# Ion air pro



## midnightcaper (Mar 23, 2013)

Just wondering if anyone is using this? I like the looks of it, just curious if they have any problems once on the slopes.


----------



## BigmountainVMD (Oct 9, 2011)

I looked at it but the video quality was not close to that of a gopro or contour. I did like the pod system though. There is a new one coming out... so if it hasn't been released yet, I would wait for it.


----------



## BurtonAvenger (Aug 14, 2007)

We use these to film a lot of the POV shots and wide angle shots in Parks and Wreck. They're super solid. Color quality is better than Contour or NoPro and the microphones pick up everything.


----------



## BigmountainVMD (Oct 9, 2011)

BurtonAvenger said:


> We use these to film a lot of the POV shots and wide angle shots in Parks and Wreck. They're super solid. Color quality is better than Contour or NoPro and the microphones pick up everything.


That's pretty cool to hear! I had seen some comparison videos, and the GoPro seemed to handle everything better, but that could be some fuck up on whoever did the comparison. 

What kept me from getting it is the lack of higher recording frame rates. That is where the Hero-3 shines. Can't beat 120 fps at 720p.
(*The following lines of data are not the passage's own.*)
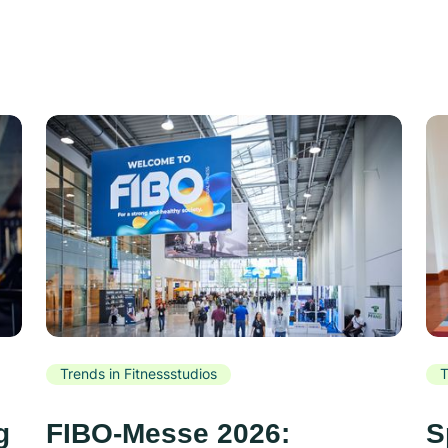
Trends in Fitnessstudios
T
g
FIBO-Messe 2026:
S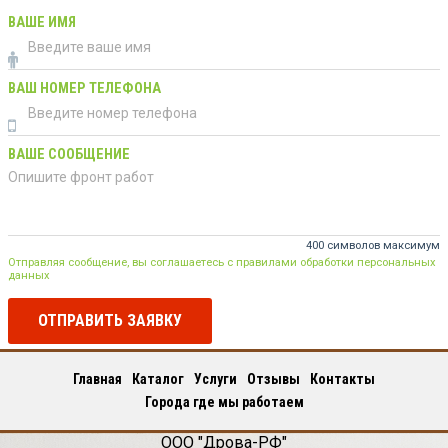
ВАШЕ ИМЯ
ВАШ НОМЕР ТЕЛЕФОНА
ВАШЕ СООБЩЕНИЕ
400 символов максимум
Отправляя сообщение, вы соглашаетесь с правилами обработки персональных
данных
ОТПРАВИТЬ ЗАЯВКУ
Главная
Каталог
Услуги
Отзывы
Контакты
Города где мы работаем
ООО "Дрова-РФ"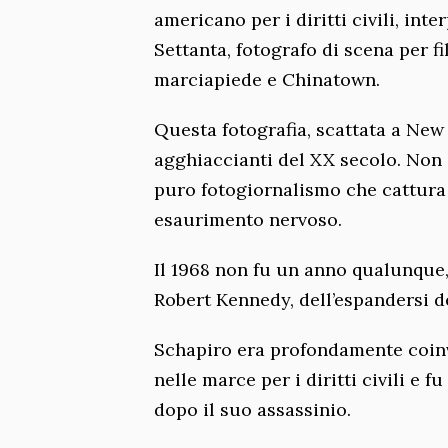
americano per i diritti civili, in
Settanta, fotografo di scena per f
marciapiede e Chinatown.
Questa fotografia, scattata a New
agghiaccianti del XX secolo. Non è
puro fotogiornalismo che cattura l
esaurimento nervoso.
Il 1968 non fu un anno qualunque, 
Robert Kennedy, dell’espandersi d
Schapiro era profondamente coinvo
nelle marce per i diritti civili e 
dopo il suo assassinio.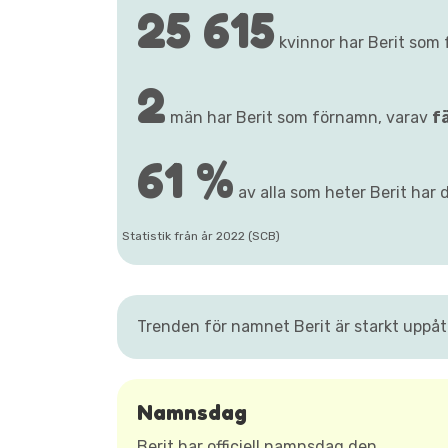
25 615
kvinnor har Berit som
2
män har Berit som förnamn, varav
f
61 %
av alla som heter Berit har 
Statistik från år 2022 (SCB)
Trenden för namnet Berit är starkt uppå
Namnsdag
Berit har
officiell
namnsdag den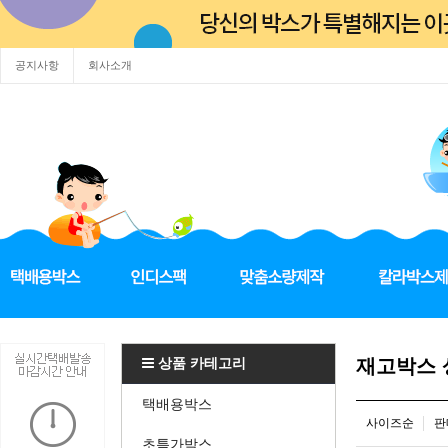
공지사항
회사소개
상품 카테고리
재고박스
택배용박스
사이즈순
판
초특가박스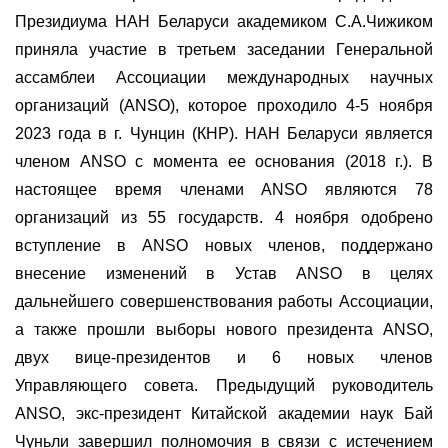
Президиума НАН Беларуси академиком С.А.Чижиком
приняла участие в третьем заседании Генеральной
ассамблеи Ассоциации международных научных
организаций (ANSO), которое проходило 4-5 ноября
2023 года в г. Чунцин (КНР). НАН Беларуси является
членом ANSO с момента ее основания (2018 г.). В
настоящее время членами ANSO являются 78
организаций из 55 государств. 4 ноября одобрено
вступление в ANSO новых членов, поддержано
внесение изменений в Устав ANSO в целях
дальнейшего совершенствования работы Ассоциации,
а также прошли выборы нового президента ANSO,
двух вице-президентов и 6 новых членов
Управляющего совета. Предыдущий руководитель
ANSO, экс-президент Китайской академии наук Бай
Чуньли завершил полномочия в связи с истечением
If I was looking for a POV camera, I'd go Ion, except that it seems to have a questionable helmet mount.


----------



## midnightcaper (Mar 23, 2013)

Thanks for the replies. Looks like I'll be waiting to see how the new one compares.


----------



## BigmountainVMD (Oct 9, 2011)

Ion Air Pro 2 Review | Helmet Camera Reviews

Looks like it was either just released, or is just about to be.


----------



## baconzoo (Nov 12, 2010)

*go budget or go big?*

Check out the Drift HD Ghost:

Best battery life
rotating lens
2" LCD
best form factor
best Wi-Fi app
best helmet mount - removable with one hand even with gloves on
etc...

I use the RF remote to fire multiple cameras, one set to 1080p and another to fire a photoburst mode. RF is way better than Wi-Fi as it doesn't eat your batteries on both devices. The Drift is double the money, but you'll get what you pay for. My 10 cents...









^^ Robbie Knab of http://www.phatmanboardshop.com/


----------



## midnightcaper (Mar 23, 2013)

I've been looking at the ghost also. But I like not having a waterproof case also since I live by a lake and go riding my jet skis in the summer time


----------